Late last year an acquaintance of mine recommended that I check out the cooking blog Inn at the Crossroads, given its admirable combination of the nerdy, fantastical and culinary; to be specific, Inn at the Crossroads is a blog dedicated to the dishes featured in George R.R. Martin’s epic series A Song of Ice and Fire, and when possible, comparing modern and medieval versions of those dishes. Having such a cohesive theme to such an awesome subject appeals to me greatly, and it’s something I aspire to be able to do with greater frequency in upcoming months.

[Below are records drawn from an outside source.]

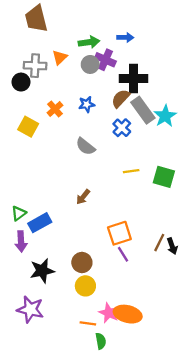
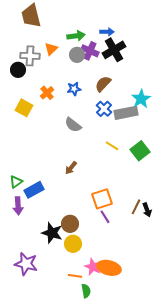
black cross: (134, 79) -> (114, 50), moved, turned -30
gray rectangle: (143, 110) -> (126, 113), moved, turned -65
yellow line: (131, 171) -> (112, 146), turned 40
green square: (164, 177) -> (140, 151), turned 36
black star: (42, 271) -> (52, 233), moved, turned 30

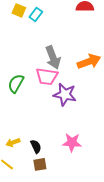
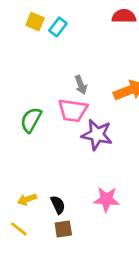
gray arrow: (53, 57) -> (81, 85), size x0.6

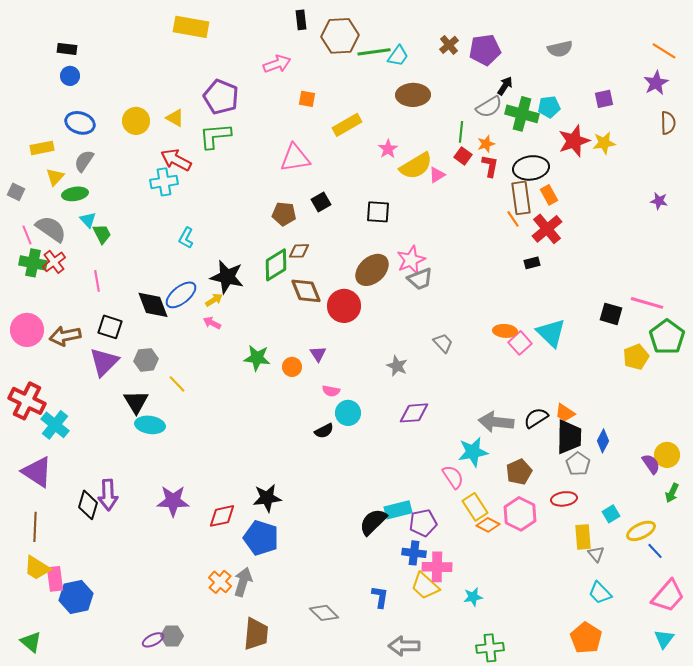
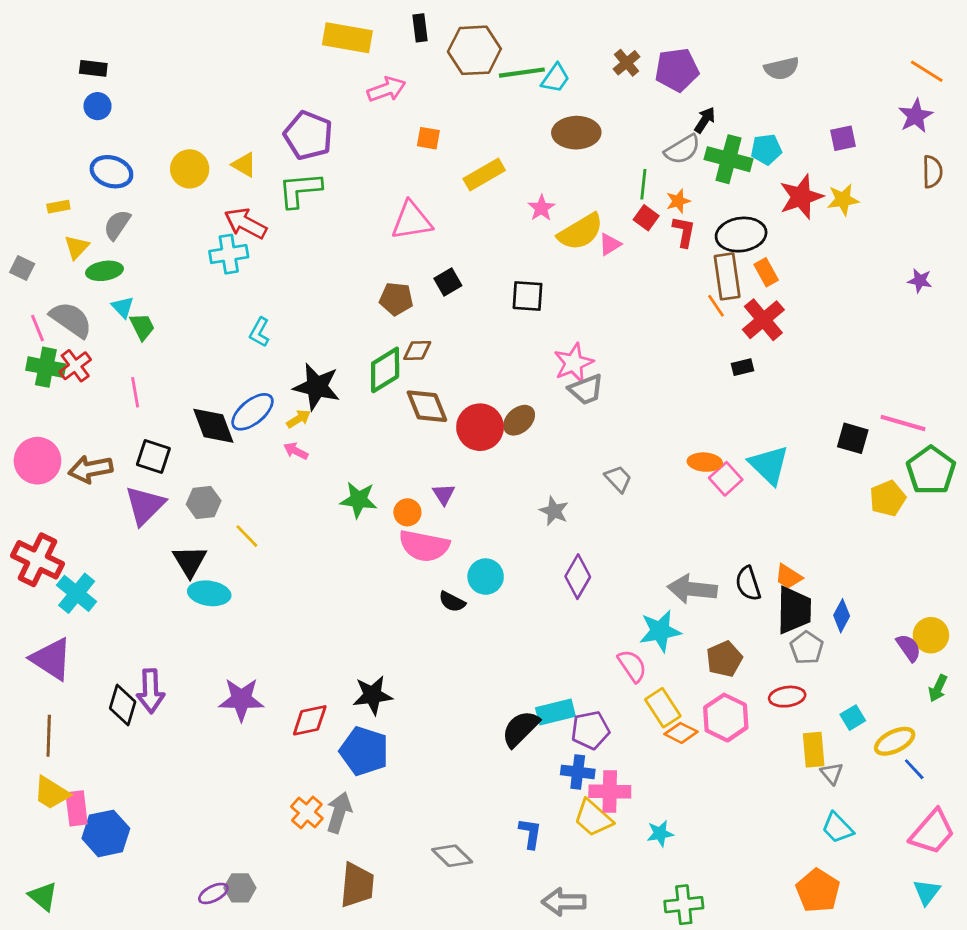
yellow rectangle: (191, 27) -> (347, 38), moved
yellow rectangle: (42, 148) -> (58, 207), size x0.7
brown ellipse: (372, 270) -> (519, 420), moved, size x0.7
pink semicircle: (331, 391) -> (424, 546), moved, size x2.0
purple diamond: (414, 413) -> (578, 577), turned -56
black semicircle: (536, 418) -> (748, 584), turned -75
black semicircle: (324, 431) -> (452, 602), turned 54

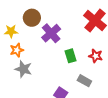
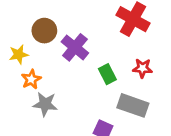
gray rectangle: (84, 81) -> (133, 105), size x1.5

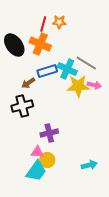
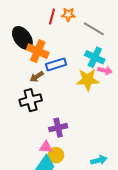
orange cross: (40, 44) -> (38, 51), moved
gray line: (86, 63) -> (94, 29), moved
cyan cross: (67, 69) -> (95, 57), moved
pink arrow: (94, 85) -> (105, 71), moved

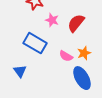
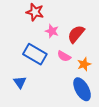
pink semicircle: (66, 56) -> (64, 56), moved

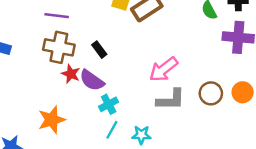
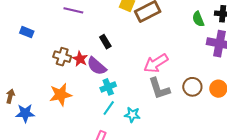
brown cross: (59, 47) -> (62, 57), moved, size x0.7
gray L-shape: (171, 100) -> (159, 88), turned 65

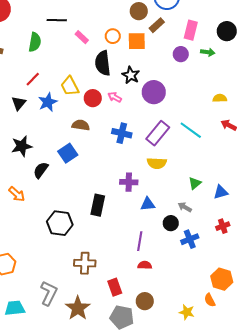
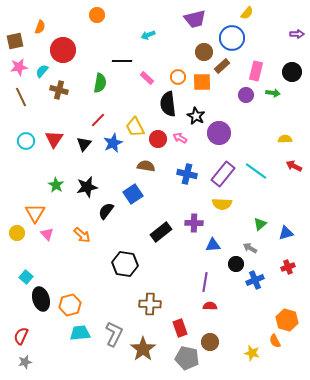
black rectangle: (98, 205) -> (161, 232), moved, turned 40
cyan trapezoid: (15, 308) -> (80, 333), moved

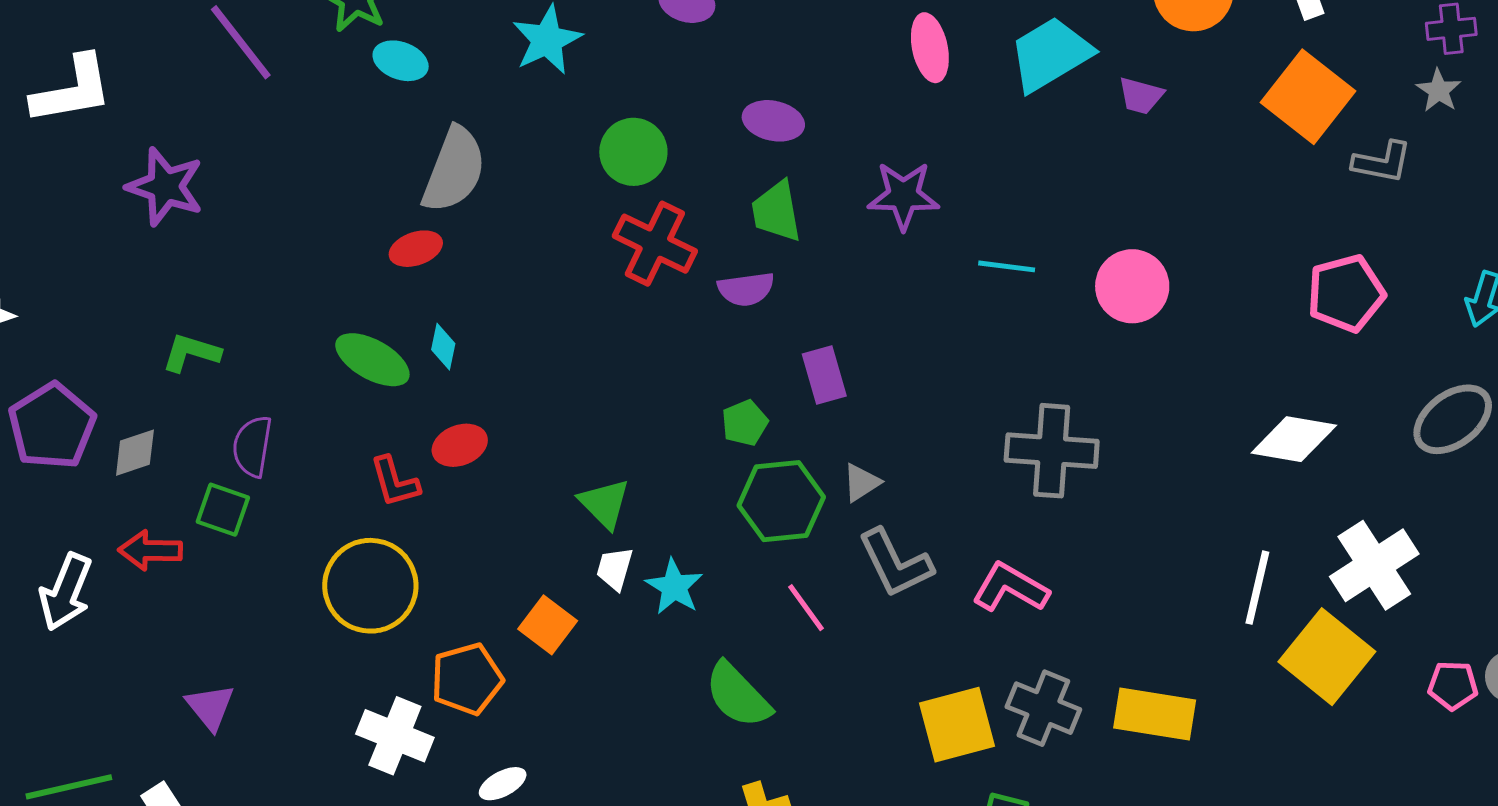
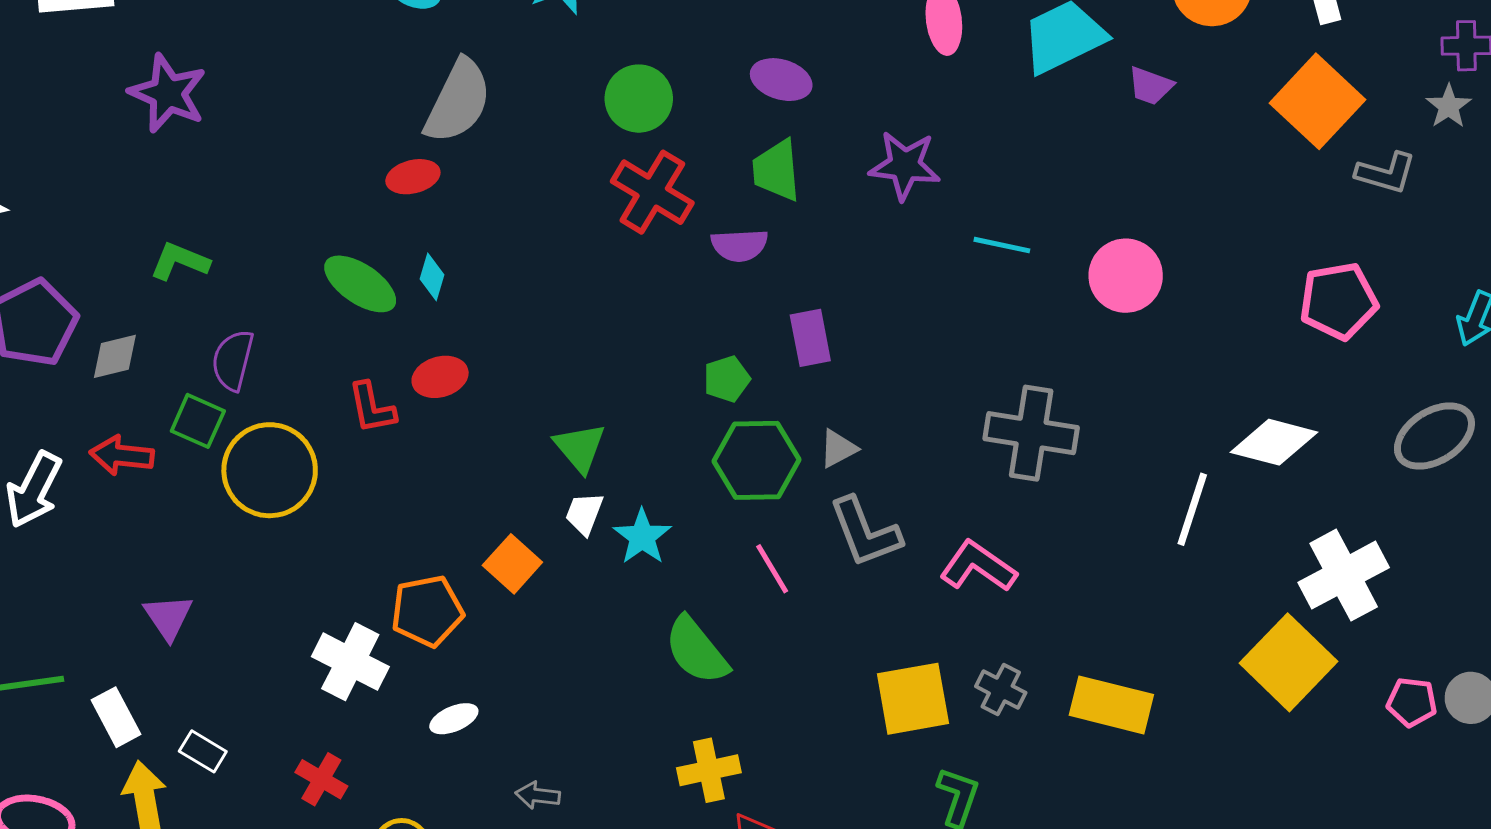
yellow circle: (370, 586) -> (270, 470), moved
white line: (1257, 588) -> (1192, 509), moved
gray cross: (1043, 708) -> (1001, 690), size x0.7

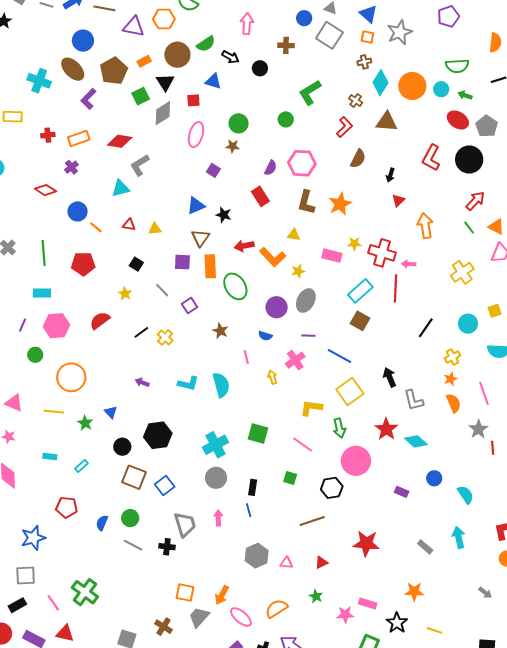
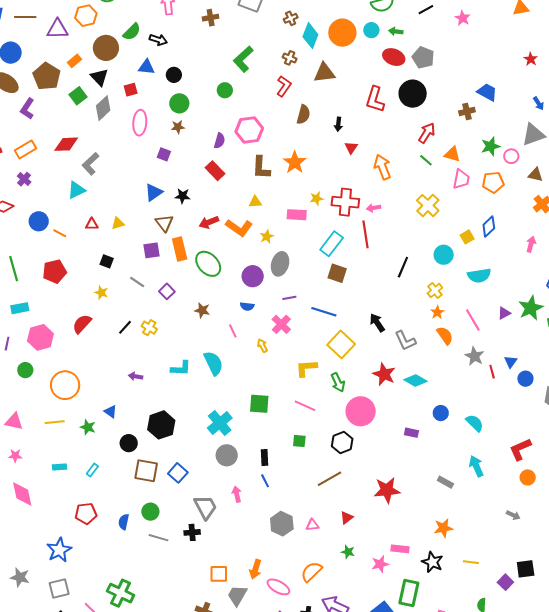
black circle: (260, 68) -> (174, 75), moved

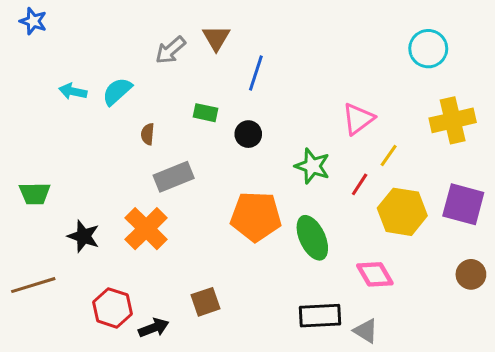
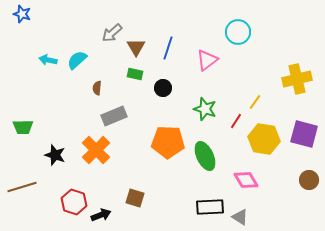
brown triangle: (216, 38) -> (136, 47), moved
cyan circle: (428, 49) -> (238, 32), moved
pink triangle: (358, 119) -> (207, 60), moved
brown square: (206, 302) -> (135, 198), turned 36

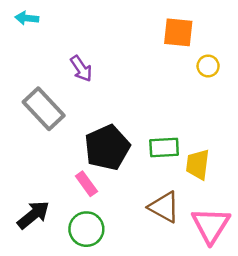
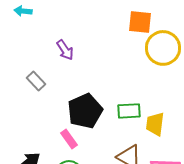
yellow circle: (208, 66) -> (163, 48), size x2.0
gray rectangle: (44, 109) -> (36, 81), size x0.6

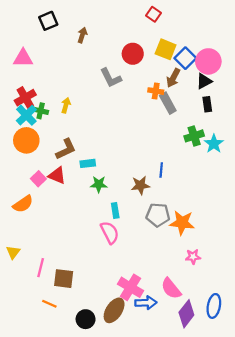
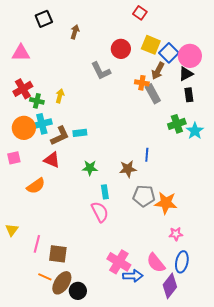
cyan cross: (26, 115) -> (42, 124), moved, turned 30
cyan rectangle: (88, 163) -> (80, 133), moved
pink square: (38, 179) -> (14, 158), moved, turned 32
orange semicircle: (23, 204) -> (36, 186), moved
blue ellipse: (214, 306) -> (182, 262), moved
brown ellipse: (114, 310) -> (62, 283), moved

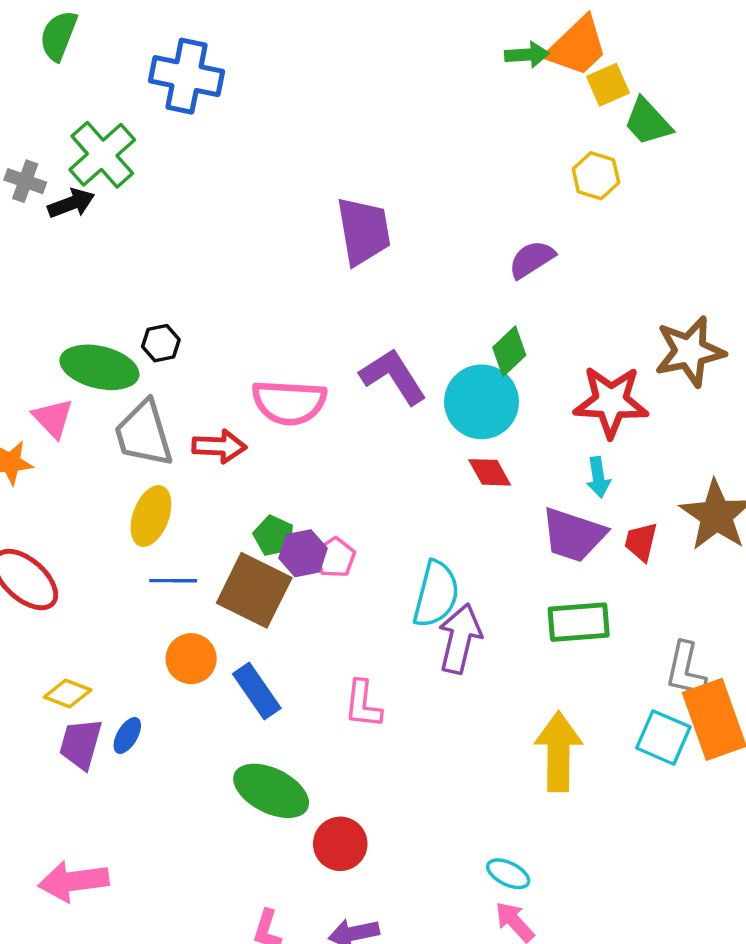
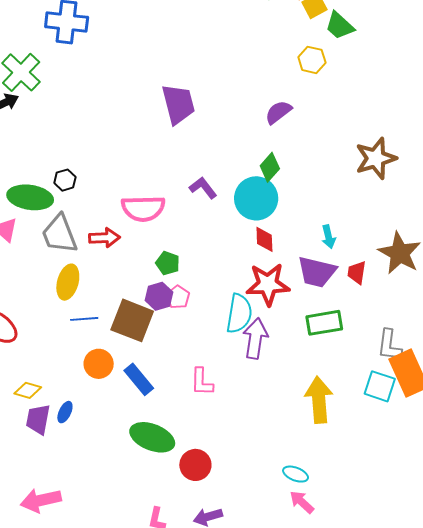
purple L-shape: (393, 376) -> (203, 188), size x0.7
red star: (611, 402) -> (268, 284), moved
red diamond: (490, 472) -> (264, 239), turned 32
green pentagon: (274, 536) -> (168, 263), moved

That said, this blog definitely deserves a hearty plug from my own humble blog, and what better way to do that than to shamelessly use one of their recipes as inspiration for one of my postings? I’m sure you can list several, but don’t answer, that was a rhetorical question.
As for the recipe of the day, I opted to use their lemon curd recipe. Rich, buttery, slightly tart and wonderfully sweet, this amazing spread is fantastic on biscuits, scones, vanilla ice cream, sugar cookies or as a filling for any number of baked goods, including lemon meringue pies. Come to think of it, that might be a good way to use the extra egg whites that are are a byproduct of this recipe. In the near term, I think I shall use some of it on pancakes this coming weekend. Or maybe waffles.
The ingredients are simple, the technique straightforward.
For the recipe in quicker form I’ll direct you back towards Inn at the Crossroads.
Sugar, butter, lemon and the yolks of five eggs are what is required.
First thing is to deal with the butter, a stick of it. Preferably well refrigerated as this will make it easier to cut up.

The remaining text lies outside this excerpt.